Dr. Rogers studied for his first degree in at the University of Liverpool and completed a Ph.D. in the taxonomy and genetics of marine worms in 1992. He then moved to the Marine Biological Association (MBA) of the UK in Plymouth to undertake a fellowship in the systematics and population genetics of marine animals. It was while he was at the MBA that Alex became interested in deep-sea biology and undertook his first work on the genetics of deep-sea animals.

In 1997 Dr. Rogers moved to the University of Southampton on an advanced fellowship to continue his studies on the genetics and ecology of deep-sea animals, in particular cold-water coral reefs. During this period he acted as an expert witness in a Judicial review on the application of the EU Habitats Directive to deep-sea ecosystems, especially those associated with the coral Lophelia pertusa and he demonstrated that these corals are, like their shallow-water relatives, reef-forming.

Dr. Rogers is now the Principal Investigator of the biodiversity and evolution programme at British Antarctic Survey (BIOFLAME). He has published over 40 papers on marine ecology, population genetics and phylogenetics, including a book on the marine animals and plants of Britain.

Professor Ricardo Santos

Professor Ricardo S. Santos is Director of the Department of Oceanography and Fisheries (DOP) and Dean of the University of the Azores, Vice-Chair of the Institute of Marine Research (IMAR), Chair of the Fisheries Observers Program of the Azores and Chair of the Observatory of the Sea, also in the Azores.

Professor Santos has a doctorate in biology and is Principal Investigator of the University of the Azores.

He is a leading authority in marine biodiversity and ocean ecosystems, with more than 200 hundred published works of which around 60 papers in scientific journals and books. For five years Professor Santos co-ordinated the work leading to the management plans for the marine network of Natura 2000 in the Azores (17 SCI and 13 SPA), which entered public discussion for implementation in 2005.

He is the co-ordinator and/or partner of several national, European and international scientific projects with extensive experience on scientific ocean cruises, including the use of submersibles (Nautile, MIR, VICTOR, Aglantha, Bathysaurus).

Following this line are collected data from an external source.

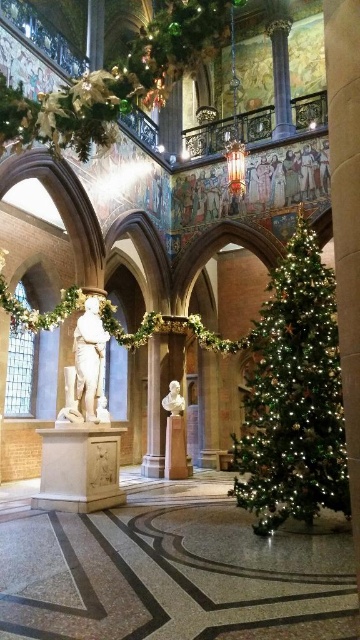 You are an interior designer planning to place a new sofa in this room. The sofa will be placed between the green matte christmas tree at right and the green leafy garland at upper center. Considering their widths, which object should you position closer to the sofa to ensure there is enough space for people to walk comfortably?

The green matte christmas tree at right has a lesser width compared to the green leafy garland at upper center, so positioning the sofa closer to the green matte christmas tree at right would leave more space for walking, as it takes up less horizontal space.

You are an interior designer planning to hang a new decoration. You see the green leafy garland at upper center and the white marble statue at center. Which object is taller and requires more vertical space?

The green leafy garland at upper center is taller than the white marble statue at center, so it requires more vertical space.

You are an interior designer planning to place a new sofa in this room. The sofa will be positioned between the green matte christmas tree at right and the green leafy garland at upper center. Considering their sizes, which object should you place closer to the sofa to ensure it doesn

The green matte christmas tree at right has a smaller size compared to the green leafy garland at upper center. Therefore, to ensure proper spacing, the sofa should be placed closer to the green matte christmas tree at right since it is smaller and requires less space. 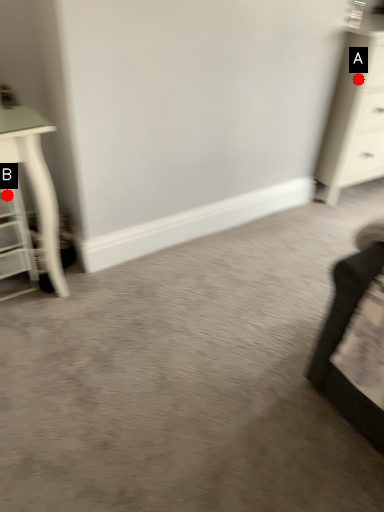 Question: Two points are circled on the image, labeled by A and B beside each circle. Which point appears closest to the camera in this image?

Choices:
 (A) A is closer
 (B) B is closer

Answer: (B) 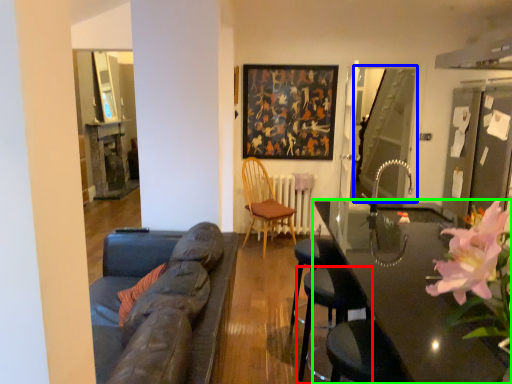 Question: Considering the real-world distances, which object is farthest from chair (highlighted by a red box)? glass door (highlighted by a blue box) or table (highlighted by a green box)?

Choices:
 (A) glass door
 (B) table

Answer: (A) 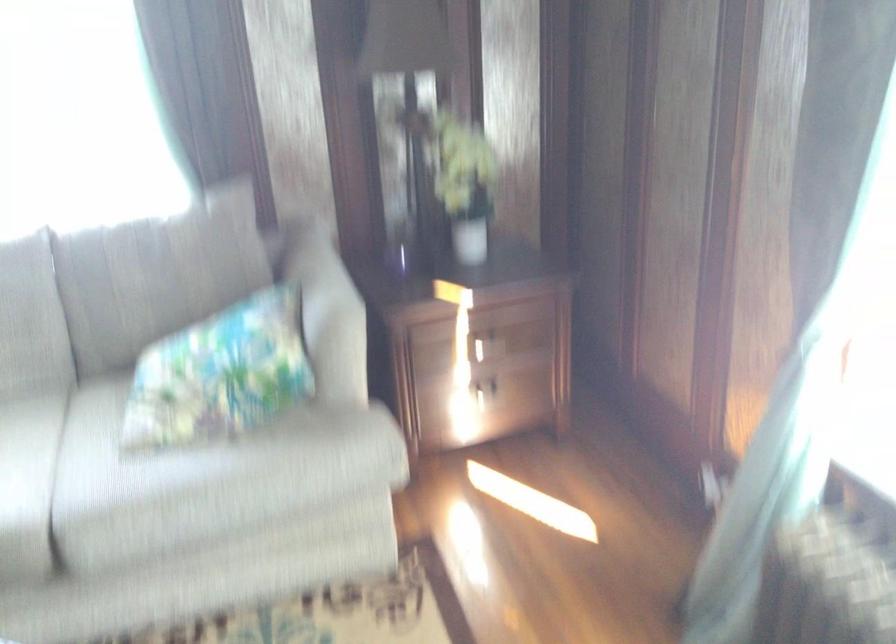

His current main interests and activities include marine conservation of habitats and biodiversity of both shallow and deep-sea ecosystems of the Azores Triple Junction and MAR, implementation of MPAs and experimental evaluation of their benefits.

Professor Santos is a member of several international Steering Committees including the MarBEF (European Network of Excellence on Marine Biodiversity), and two Census of Marine Life programs: MAR-ECO and ChESS.

He is a member of the Scientific Council for Marine Sciences and Environment (FCT-Portugal), Portuguese Delegate at the Committee of Research Infrastructures at the European Commission and at the European Strategy Forum for Research Infrastructures.

Professor Santos is also a member of ICES working groups, co-chair of the Monitoring and Observatories WG of InterRidge and co-chair of the WG on Deep Sea Research (COI-Lisbon).

He is a member of the Intersectorial Oceanographic Commission (Lisbon), and has been a member of the Strategic Commission for the Oceans (Lisbon).

In 2002 Professor Santos was awarded a Gift to the Earth by WWF.